Funktionelle Charakterisierung des Wachstumsfaktors Midkine in Gliomzellen

Functional characterisation of the growth factor Midkine in glioma cells

Appointment

Date: Tu, 11/06/2024

Time: 08:00 – 08:10

Talk time: 7 Min.

Discussion time: 3 Min.

Location / Stream:

Plenum

Session

Tumor – Gliome 2

Topic

Tumor

Authors

Leonie Ross (Halle), Christian Scheller (Halle), Christian Strauss (Halle), Daniel Gündel (Leipzig), Sandra Leisz (Halle), Maximilian Scheer (Halle)

Abstract

Gliomas are the most common primary brain tumours. Subtypes can be divided into 4 different grades, classified by the World Health Organisation according to their progressiveness. Glioblastoma represents the most aggressive subtype, classified as WHO grade 4, with an average life expectancy of approximately 15 months after diagnosis. Due to its high invasiveness and heterogeneity, this tumour remains difficult to treat and new therapeutic approaches are increasingly being sought. Midkine (Mdk) is a heparin-binding growth factor known to be positively correlated with progression and invasion of several tumour types, including glioblastoma, and negatively correlated with survival. In this study, we aim to investigate the potential use of Mdk not only as a biomarker to facilitate diagnosis and monitoring during therapy, but also as a promising target to improve therapy itself.

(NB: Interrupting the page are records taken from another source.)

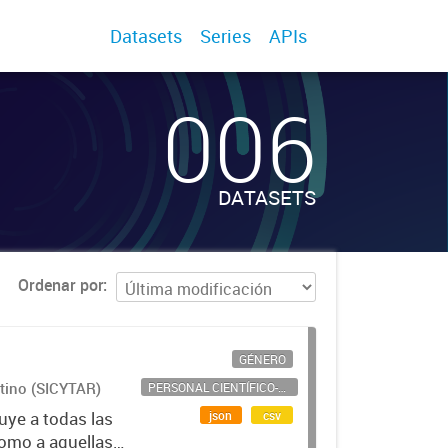
Datasets
Series
APIs
006
DATASETS
Ordenar por
GÉNERO
ntino (SICYTAR)
PERSONAL CIENTÍFICO-TECNOLÓGICO
json
csv
uye a todas las
como a aquellas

So far, we have used Western blotting to determine Mdk levels in 16 different primary glioma cultures and the following glioblastoma cell lines: U87, LN229, U251, F98, A172, U343 and GL261. We also performed XTT cell viability assays with LN229 and U251 treated with 0 nM, 500 nM or 1 µM iMDK (Mdk inhibitor) for 24, 48, 72 and 96 hours. To assess the effect of Mdk expression, we developed transfectants of U87, U251 and LN229. Since LN229 and U251 showed high levels of Mdk expression, we chose these cell lines for knockout, while we chose U87 (very low levels of Mdk expression) for overexpression. The cell lines were transfected with an Mdk-pIRES Venus overexpression vector and sgRNA against Mdk cloned in a pL-CRISPR.EFS.PAC vector. Subsequently, the transfected cells were selected with Puromycin or Neomycin.

We were able to show that the different cell lines and primary cultures differ greatly in terms of Mdk protein level. Using the viability assay, we were also able to show that iMDK reduces cell growth in cell lines with initially high Mdk expression. With iMdk treatment, we observed a reduction in cell viability of glioblastoma cells up to 62.41% compared to the untreated cells after 96 hours of growth. In addition, an altered growth behaviour of the Mdk overexpression and knockout cells was detected.

The results presented suggest that Mdk promotes cell growth in glioblastoma cells and that its inhibition could reduce further progression of the disease. Its use as an additional therapeutic approach is promising and should be further investigated.